DWI at Age 15 – Minnesota Not-A-Drop Law

I received an email from a concerned mom a few days ago. Her son had been arrested for “not-a-drop.” It seems that he was 15, had a learner’s permit, and was driving another teenage friend’s vehicle. The only other person in the car was the teenage friend. So for starters, this was a violation of the terms of the learning permit, which requires that a licensed driver over 21 years of age be present.

The officer observed him weaving and pulled him over. The breath test on the scene indicated .03 percent blood alcohol content. That’s way below the legal limit, so the 15 year old was not charged with a DWI. However, driving at that age with any detectable level of alcohol is a violation of the “not-a-drop law.”

I have a detailed discussion of the not-a-drop law on my underage drinking and driving web page. After receiving the email from the driver’s mother, I pulled up my own page to review the law before I responded.
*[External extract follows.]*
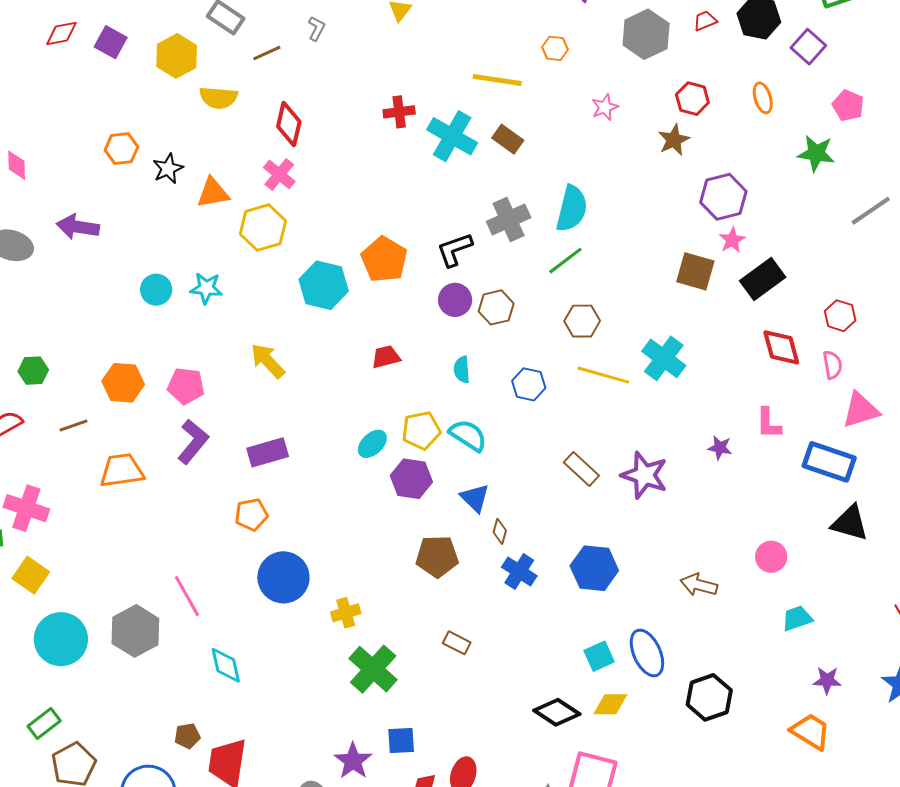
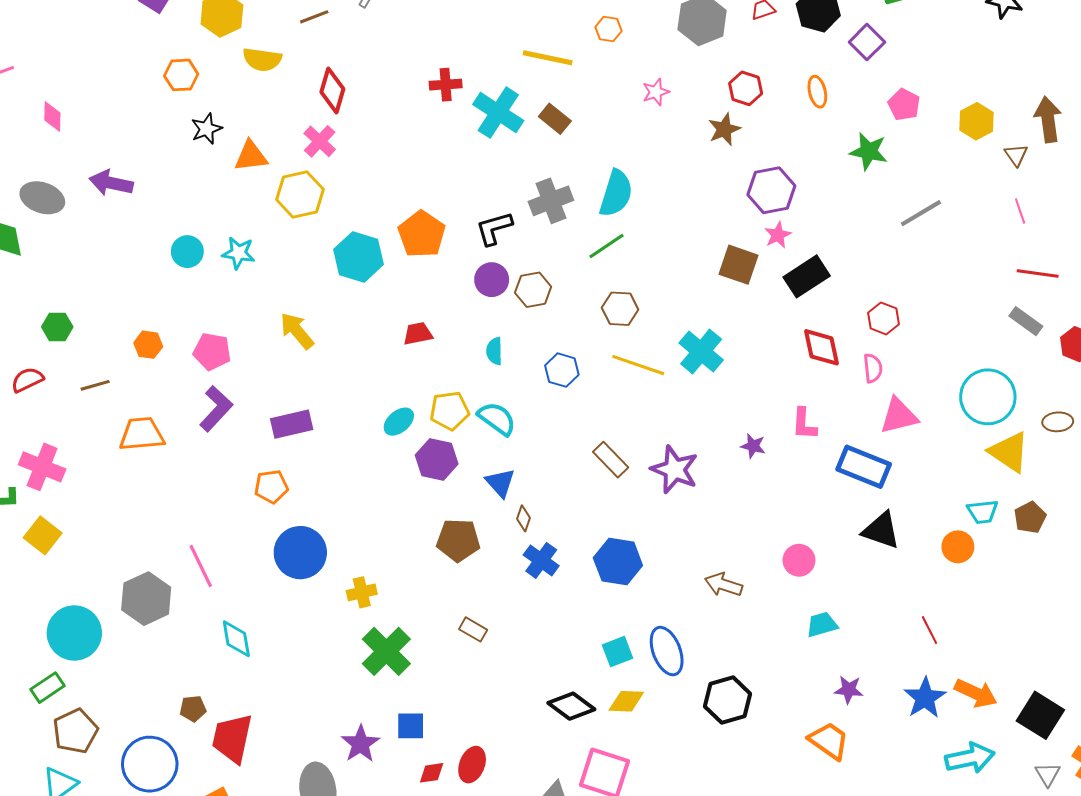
orange hexagon: (121, 149) -> (181, 75), moved
orange hexagon: (123, 383) -> (148, 345), size x0.7
cyan circle: (61, 639) -> (74, 633), moved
It seemed clear to me that under the circumstances described, this 15 year old was going to be denied a driver’s license until age 21, together with whatever criminal penalties the juvenile court decided to give him – since violation of not-a-drop is a misdemeanor.

To make sure I had it right, however, I called the Department of Public Safety. I got one of their Driver Evaluators on the phone and discussed the matter with him. His opinion was that the 15 year old would only receive a 30 day suspension of his privilege to drive. The Evaluator stated further that it would have taken a breath reading of over .08 or a conviction for DWI before they would require this young man to wait until age 21 before he could get a license.
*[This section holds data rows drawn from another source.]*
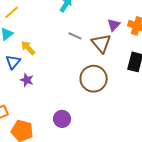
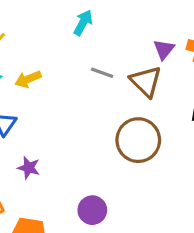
yellow arrow: (28, 48) -> (28, 79), moved, turned -63
purple star: (27, 80) -> (29, 168), moved

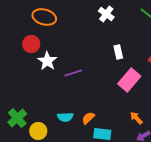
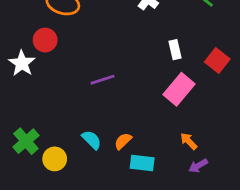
white rectangle: (118, 52) -> (175, 50), moved
white star: (47, 61) -> (22, 63), moved
cyan semicircle: (65, 117) -> (92, 140), turned -133

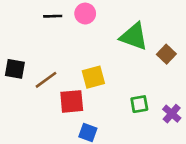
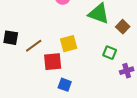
green square: (139, 104) -> (110, 53), moved, turned 32
purple cross: (172, 114) -> (127, 71), turned 32

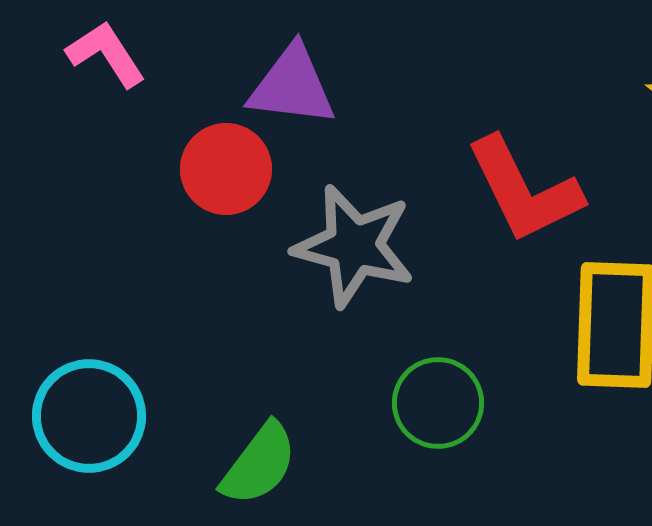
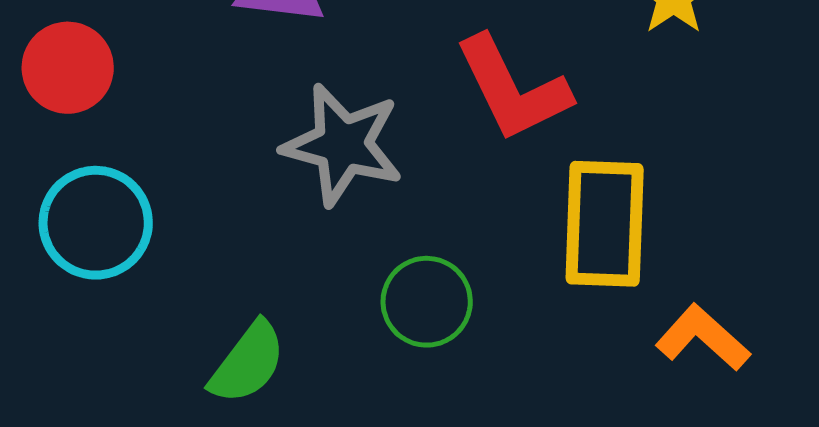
red circle: (226, 169) -> (68, 68), moved
cyan circle: (89, 416) -> (96, 223), moved

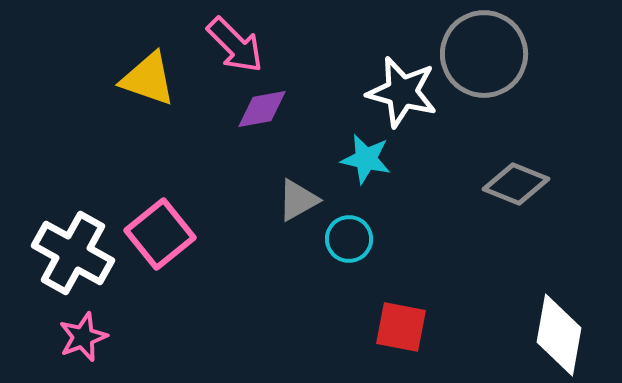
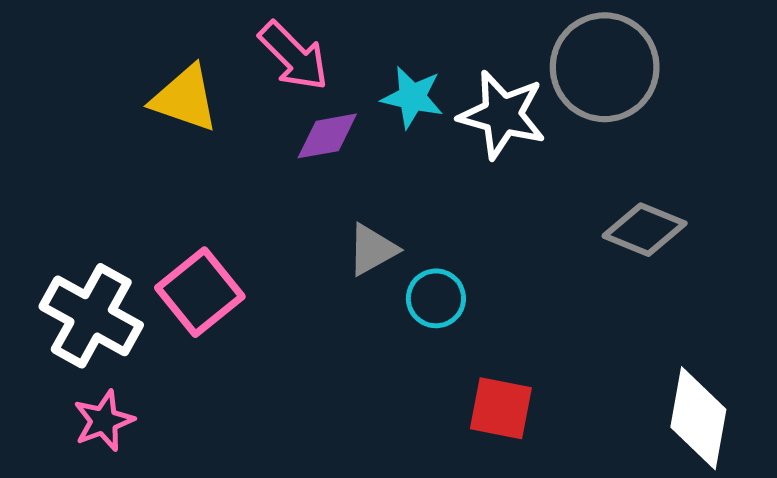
cyan star: (366, 159) -> (412, 97), moved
I did a response email and let the mom know what I had learned. It surprised me, however, which is why I bring it up here. From the way the state statute is written, it is fairly clear to me that the legislature intended that young people who do things like this are not to be allowed to drive until they turn 21; but that is not how our Department of Public Safety interprets it.

The Minnesota statute which cuts off driving privileges until age 21 for juvenile drunk drivers is commonly referred to as “Vanessa’s Law.” This law is named after Vanessa Weiss, a Minnesota teenager who was killed when she was a passenger in a vehicle being driven by an intoxicated, unlicensed 15 year old in 2003. It was written quickly and I think poorly, passed quickly by the legislature, and is now obviously subject to various interpretations. It should be reviewed by the legislature to make sure that the way it is being interpreted matches their intent.